Слово «пилить» тоже было новым, производным от замечательного металлического инструмента под названием пила, который с легкостью резал дерево на куски. Роан не могла сосчитать идей, родившихся у нее в голове при виде этого маленького приспособления. Будь она богом и владей волшебной наковальней, Роан изготовила бы десятки пил! Увы, теперь она осталась даже без верстака. От домика Ивера мало что уцелело, да и то немногое пришлось бросить.
Хотя хозяин Роан уже год как умер, он продолжал ее преследовать. Когда дома не стало, порвалась последняя физическая связь. Оставив прошлое позади, Роан надеялась почувствовать хоть что-нибудь – облегчение, покой, надежду… Тщетно. Мир ничуть не изменился, только теперь у нее не было верстака.
– Ну как? – донесся голос Гиффорда.
Выглянув из-под тележки с зерном, Роан увидела Гиффорда и Дождя, опустившихся на колени.
– Расшатывается понемногу, может, еще на день хватит. – Она легла на бок и выкатилась обратно на солнце. – Я думала, сегодняшние кочки сломают ось, и все же она выдержала. – Роан обожала произносить слово «ось». Ей нравилось, как оно складывалось во рту и выходило наружу. – Сколько еще до Тирре?

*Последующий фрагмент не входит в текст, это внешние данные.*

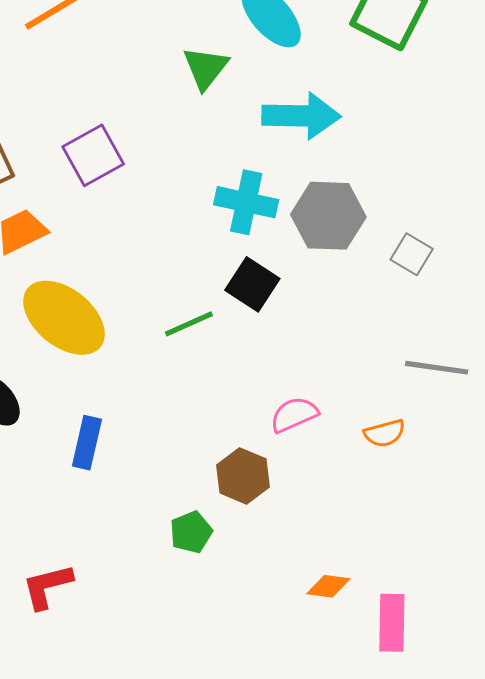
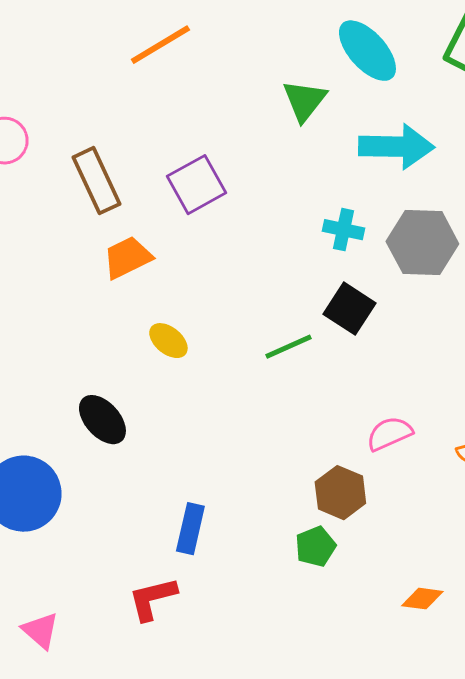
cyan cross: (246, 202) -> (343, 230), size x0.7
yellow ellipse: (64, 318) -> (168, 341), size x0.5
blue rectangle: (87, 443) -> (190, 529), moved
green pentagon: (191, 532) -> (315, 547), moved

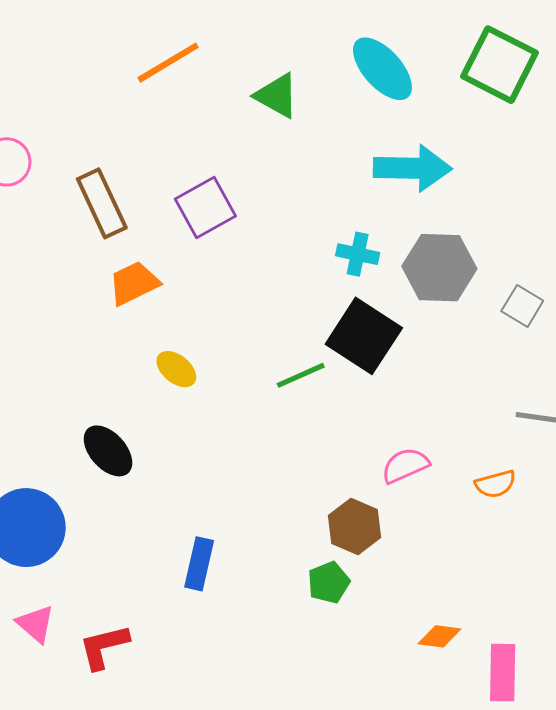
green triangle: (304, 101) -> (277, 96), moved, turned -39
black square: (349, 309) -> (364, 336), size x1.4
red L-shape: (152, 599) -> (104, 647), moved
pink triangle: (40, 631) -> (36, 624), moved

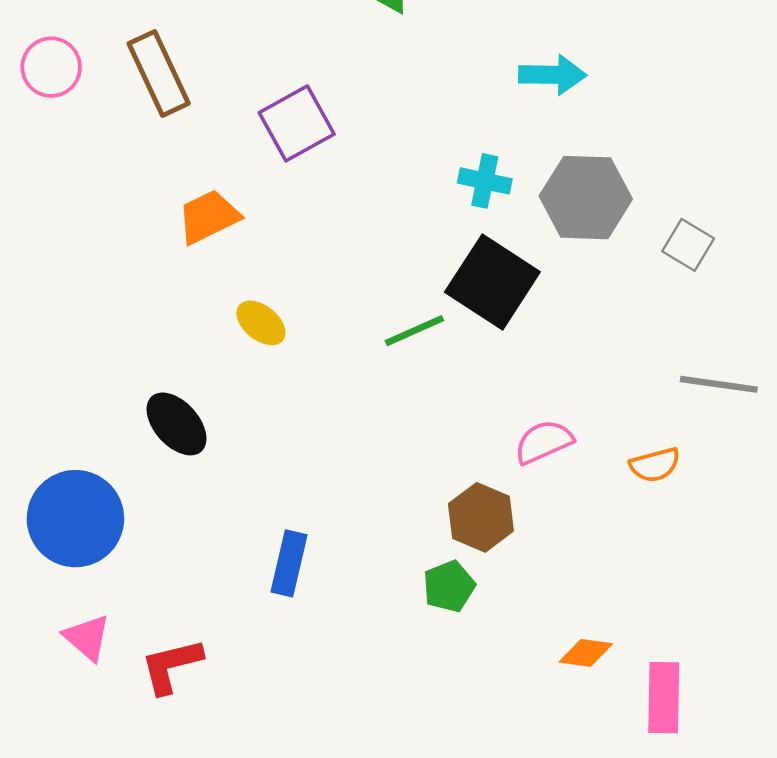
cyan arrow: (413, 168) -> (553, 75), size x0.7
brown rectangle: (102, 203) -> (159, 74), moved

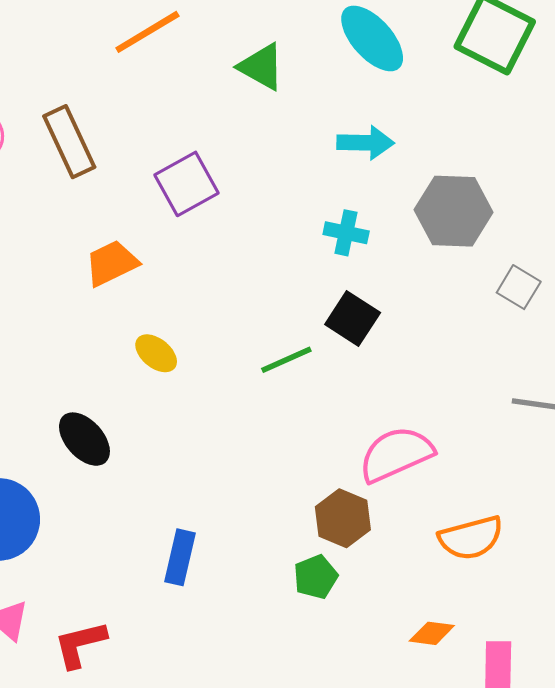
cyan arrow: (553, 75) -> (366, 143), moved
gray hexagon: (586, 198) -> (454, 211), moved
black square: (492, 282) -> (353, 319), size x0.7
pink semicircle: (544, 442) -> (396, 454), size x1.5
orange semicircle: (655, 465) -> (471, 538), moved, size x1.5

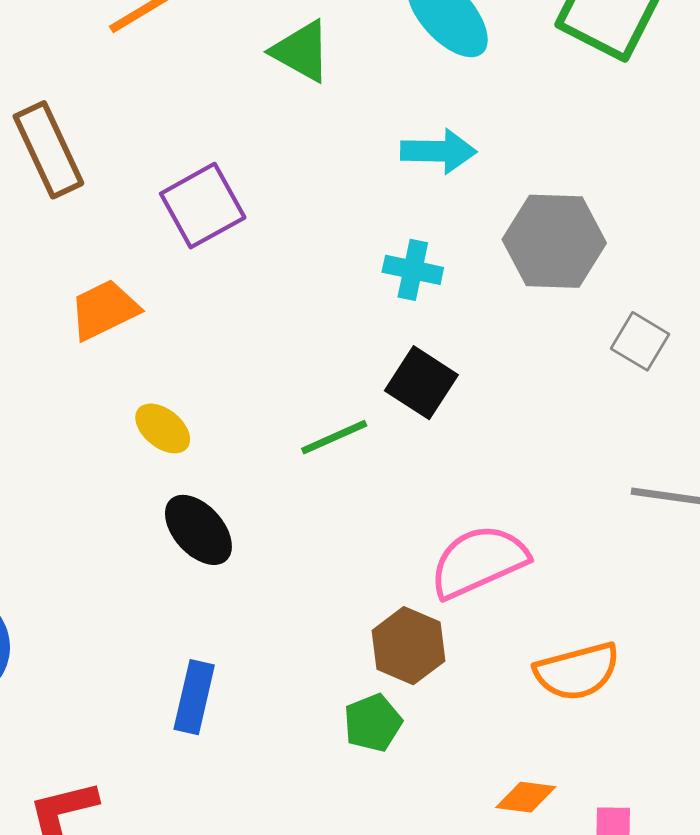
black ellipse: (84, 439) -> (198, 530), moved

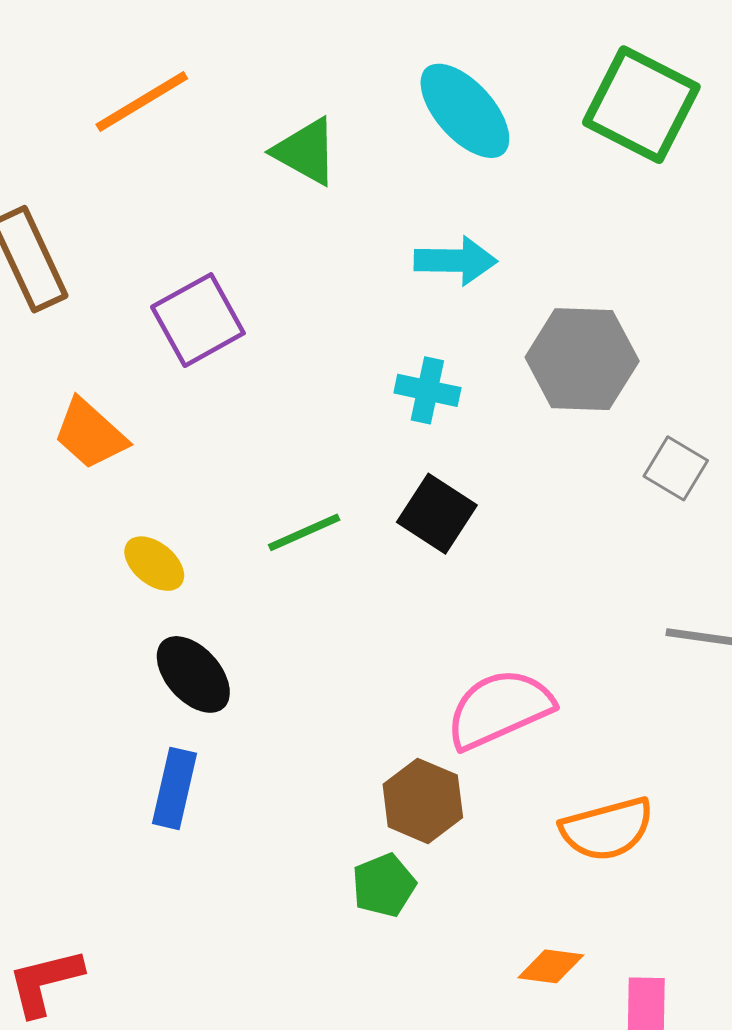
orange trapezoid: (104, 310) -> (90, 434), turned -112
green line: (334, 437) -> (304, 532), moved
blue rectangle: (194, 697) -> (175, 788), moved

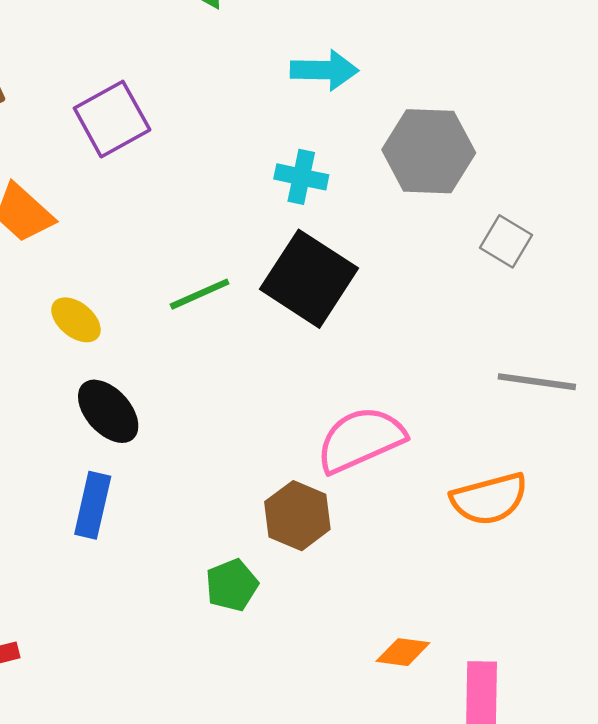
black square: (437, 514) -> (309, 279), size x1.5
orange semicircle: (607, 829) -> (489, 499), moved
green pentagon: (384, 885) -> (232, 585), moved

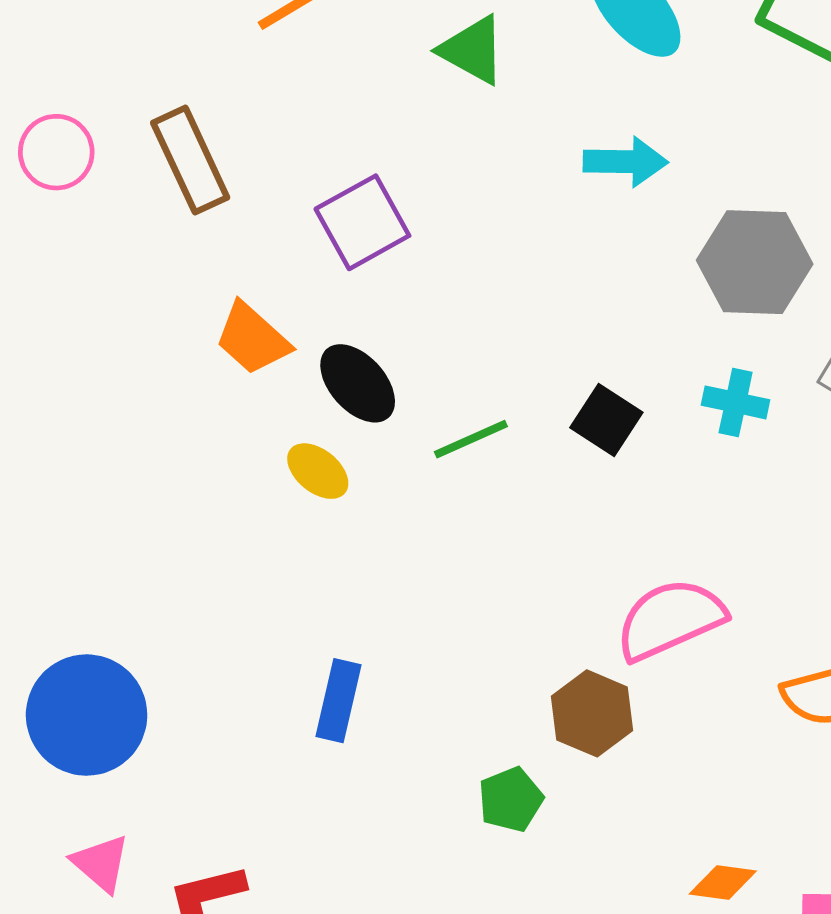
cyan cross: (301, 177) -> (736, 402), moved
black square: (309, 279) -> (606, 420), size x0.6
black ellipse: (108, 411) -> (358, 383), moved

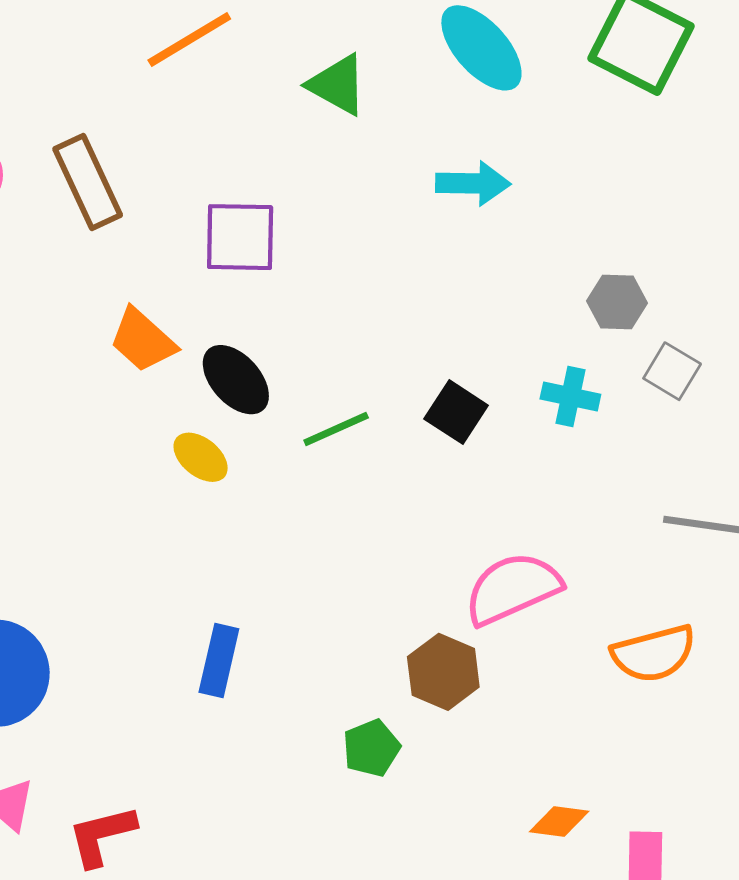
purple square: (362, 222) -> (240, 237), turned 30
gray hexagon: (755, 262) -> (617, 302), moved, size x0.6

Гиффорд посмотрел на Дождя.
Человечек пожал плечами, глядя на усыпанные цветами просторы.
– Здесь трудно оценивать расстояния.
Он разговаривал с тем же рокочущим акцентом, что и два других гнома – мелодичный грохот толстых языков растягивал слова в рык. При этом его голос был повыше, слова выходили четкие и рубленые.

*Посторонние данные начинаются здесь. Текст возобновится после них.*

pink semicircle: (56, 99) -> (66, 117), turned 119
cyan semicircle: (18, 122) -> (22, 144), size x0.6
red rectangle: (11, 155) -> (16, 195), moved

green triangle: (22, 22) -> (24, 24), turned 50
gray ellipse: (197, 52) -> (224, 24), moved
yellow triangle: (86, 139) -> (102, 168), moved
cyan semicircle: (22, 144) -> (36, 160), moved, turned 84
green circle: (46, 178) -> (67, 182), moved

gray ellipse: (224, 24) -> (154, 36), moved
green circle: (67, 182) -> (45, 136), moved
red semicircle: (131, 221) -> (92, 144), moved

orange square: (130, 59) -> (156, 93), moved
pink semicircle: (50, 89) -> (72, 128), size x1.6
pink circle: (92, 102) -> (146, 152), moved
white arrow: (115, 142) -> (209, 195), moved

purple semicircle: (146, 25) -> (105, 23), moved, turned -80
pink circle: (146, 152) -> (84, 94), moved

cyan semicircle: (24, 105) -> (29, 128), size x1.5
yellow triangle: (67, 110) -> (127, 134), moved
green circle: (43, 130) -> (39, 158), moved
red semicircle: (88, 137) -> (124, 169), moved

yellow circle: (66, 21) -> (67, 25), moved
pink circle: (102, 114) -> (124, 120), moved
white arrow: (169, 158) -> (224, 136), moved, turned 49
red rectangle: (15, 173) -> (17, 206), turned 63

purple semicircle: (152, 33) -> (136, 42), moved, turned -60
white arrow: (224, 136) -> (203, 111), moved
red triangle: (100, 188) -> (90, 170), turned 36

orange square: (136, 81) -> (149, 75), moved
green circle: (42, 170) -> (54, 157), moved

Роан сообразила, что он имеет в виду. На широких холмистых плоскогорьях ориентиров не хватало, и было трудно понять, сколько пройдено. Повсюду расстилались бескрайние просторы, рощицы и ручьи встречались редко. Она собралась было кивнуть, когда Дождь добавил:
– Наземные маршруты невозможно измерить точно.

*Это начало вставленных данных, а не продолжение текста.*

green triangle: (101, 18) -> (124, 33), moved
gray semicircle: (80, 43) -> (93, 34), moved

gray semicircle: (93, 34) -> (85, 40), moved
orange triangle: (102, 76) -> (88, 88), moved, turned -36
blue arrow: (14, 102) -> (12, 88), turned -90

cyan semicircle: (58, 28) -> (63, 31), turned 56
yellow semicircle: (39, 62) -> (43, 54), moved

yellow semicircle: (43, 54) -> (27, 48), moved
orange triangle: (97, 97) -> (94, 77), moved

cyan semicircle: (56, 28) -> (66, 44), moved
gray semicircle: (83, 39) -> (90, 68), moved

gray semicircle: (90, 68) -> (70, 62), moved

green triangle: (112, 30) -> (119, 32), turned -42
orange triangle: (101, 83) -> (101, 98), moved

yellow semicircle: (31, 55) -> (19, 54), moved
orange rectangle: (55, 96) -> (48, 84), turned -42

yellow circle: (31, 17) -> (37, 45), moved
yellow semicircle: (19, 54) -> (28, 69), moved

Роан покосилась на него с недоумением.
– Солнце встает на востоке и садится на западе. Если восходящее солнце от тебя справа, то ты смотришь на север, сзади – юг.
Дождь прищурился.
– Север, юг, восток, запад? Какой с них прок? – Он указал вверх под углом. – А там что за направление? – Он указал вниз под тем же углом. – А там? Не восток и не север. Не верх и не низ. Насколько далеко – далеко? Как близко – близко? Какова длина пальца? А сколько до солнца? Под землей все имеет смысл, у камня своя логика. Наверху же… – Дождь скривился, посмотрев на небо. – Наверху дурацкая невнятица! Сплошной воздух и открытые пространства, которых не измеришь и не просчитаешь.
Роан задумалась и поняла, что измерения и правда сложны. Задав вопрос, она надеялась услышать, что им уже недалеко. Сколько именно осталось пройти? Не зная расстояния, нельзя надеяться, что тележки протянут до конца путешествия. Как сказала Персефона, чудо уже то, что они продержались так долго.
Слово «чудо» подходило не только к тележкам, но и к людям. Всего за два дня с начала пути толпа выросла до шести сотен. Раненых жителей Далль-Рэна пришлось оставить в первой же деревне клана Рэн, и в каждом поселении Персефона убеждала людей не сниматься с места и ждать дальнейших указаний. Несмотря на это, шествие набирало все новых участников в каждом городке. Слово «шествие» подходило как нельзя лучше. Падера прихватила с собой случайно уцелевший стяг, упавший с крыши чертога, и Хэбет нес потрепанное полотнище на длинной палке, вышагивая в голове колонны.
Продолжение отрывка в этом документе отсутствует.